Council votes to spend $1,600 on ‘watch for wildlife’ signs
Spending up to $1,600 on signs alerting motorists to wildlife is too much, Councillor Grant Ward commented on Sept. 17.
Mayor Jack Froese agreed, but a majority of council approved the signs for Willoughby where development is pushing wildlife out of its habitat.
Many animals end up being killed or maimed when they are hit by moving vehicles. Disturbed by their fate, Willoughby resident Dr. Patricia Tallman began a campaign to persuade the Township to erect the signs. These will target Willoughby first because that is where most of Langley’s development is taking place.

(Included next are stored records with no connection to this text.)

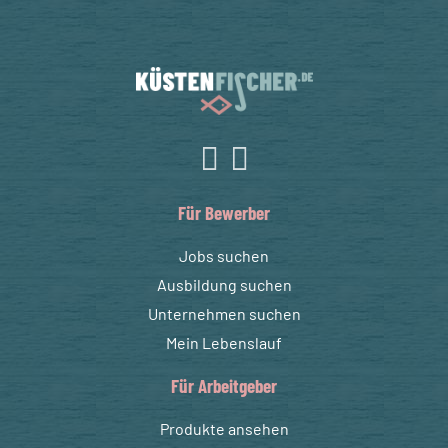
Für Bewerber
Jobs suchen
Ausbildung suchen
Unternehmen suchen
Mein Lebenslauf
Für Arbeitgeber
Produkte ansehen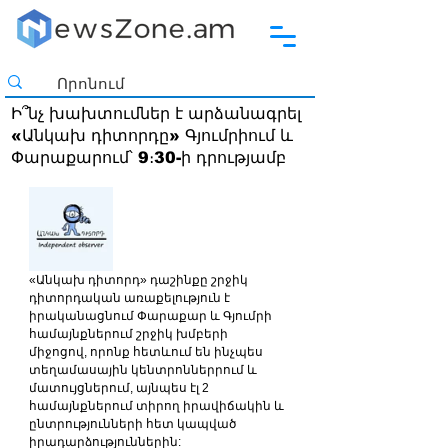
Ի՞նչ խախտումներ է արձանագրել
«Անկախ դիտորդը» Գյումրիում և
Փարաքարում՝ 9։30-ի դրությամբ
«Անկախ դիտորդ» դաշինքը շրջիկ 
դիտորդական առաքելություն է 
իրականացնում Փարաքար և Գյումրի 
համայնքներում շրջիկ խմբերի 
միջոցով, որոնք հետևում են ինչպես 
տեղամասային կենտրոններրում և 
մատույցներում, այնպես էլ 2 
համայնքներում տիրող իրավիճակին և 
ընտրությունների հետ կապված 
իրադարձություններին:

Council also authorized staff to review an excavation protocol, authored by Tallman, with the Urban Development Institute.
The protocol supports a ban on excavation during nesting or dening season if terrestrial wildlife is observed. This measure alone, Tallman said, would eliminate the current discriminatory practice of ignoring terrestrial wildlife and contribute towards reducing juvenile road kill.
The protocol encourages ‘wildlife awareness’ alerts to excavation crews, and building containment fences to prevent wildlife from escaping onto roadways.
As well, when a pond is to be drained, pond species should be salvaged and relocated.
Without naming Tallman, Ward said that the Township “is looking after one particular person who has come to this council. We have gone down this road way too long.”
Concerned about the proliferation of signs, Ward commented that “wildlife get caught under the wheels of cars . . . we should not be spending this type of money.”
Councillor David Davis said that the wildlife signs “warn us to slow down and pay attention.”